Sporting events start with the National Anthem. They net team owners and corporate sponsors millions of dollars. Right-wing bigots are whipping up a moral panic against transgender athletes across the country. Sports are always political. The question is, what kind of politics do they support: racism, transphobia, and imperialism or collective inclusion and liberation?
The 1968 Olympics protest is also a reminder that those not directly affected by these issues must still choose. Smith and Carlos were joined on the podium by Australian silver medalist Peter Norman. As a white man, Norman did not raise his fist but wore an Olympic Project for Human Rights badge to support his fellow medalists. Because of this, he returned to Australia a “hated” “pariah,” never to compete in the Olympics again. He sacrificed his career to support Smith and Carlos, who would be pallbearers at his 2006 funeral (CNN).
Today, Los Angeles residents are mobilizing to ensure their communities aren’t displaced by the 2028 Olympics, just like Philadelphia’s Chinatown is fighting gentrification from a proposed basketball arena. Native and Indigenous people are pressuring the end to racist sports names and imagery that reinforce negative stereotypes. Students, parents, and community members across the country are fighting transphobic policies designed to enshrine bigotry in youth sports.
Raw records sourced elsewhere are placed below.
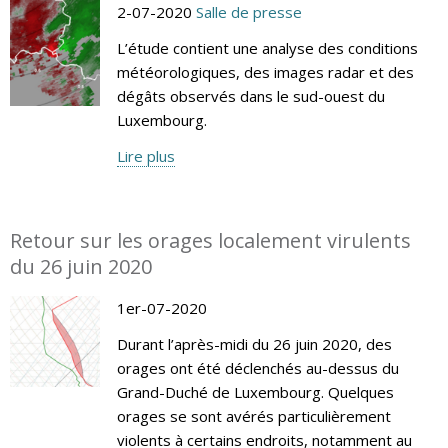
2-07-2020
Salle de presse
L’étude contient une analyse des conditions
météorologiques, des images radar et des
dégâts observés dans le sud-ouest du
Luxembourg.
Lire plus
Retour sur les orages localement virulents
du 26 juin 2020
1er-07-2020
Durant l’après-midi du 26 juin 2020, des
orages ont été déclenchés au-dessus du
Grand-Duché de Luxembourg. Quelques
orages se sont avérés particulièrement
violents à certains endroits, notamment au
Whether players, spectators, or community members, we can all fight for sports to be an avenue for collective change instead of a mechanism for oppression.
KEY TAKEAWAYS
• On October 6, 1968, Olympic medalists Tommie Smith and John Carlos raised a Black Power salute.
• Though criticized for politicizing the Olympics, sports is inherently political to begin with.
• Sports can support transphobia, gentrification, and imperialism or community empowerment and inclusion.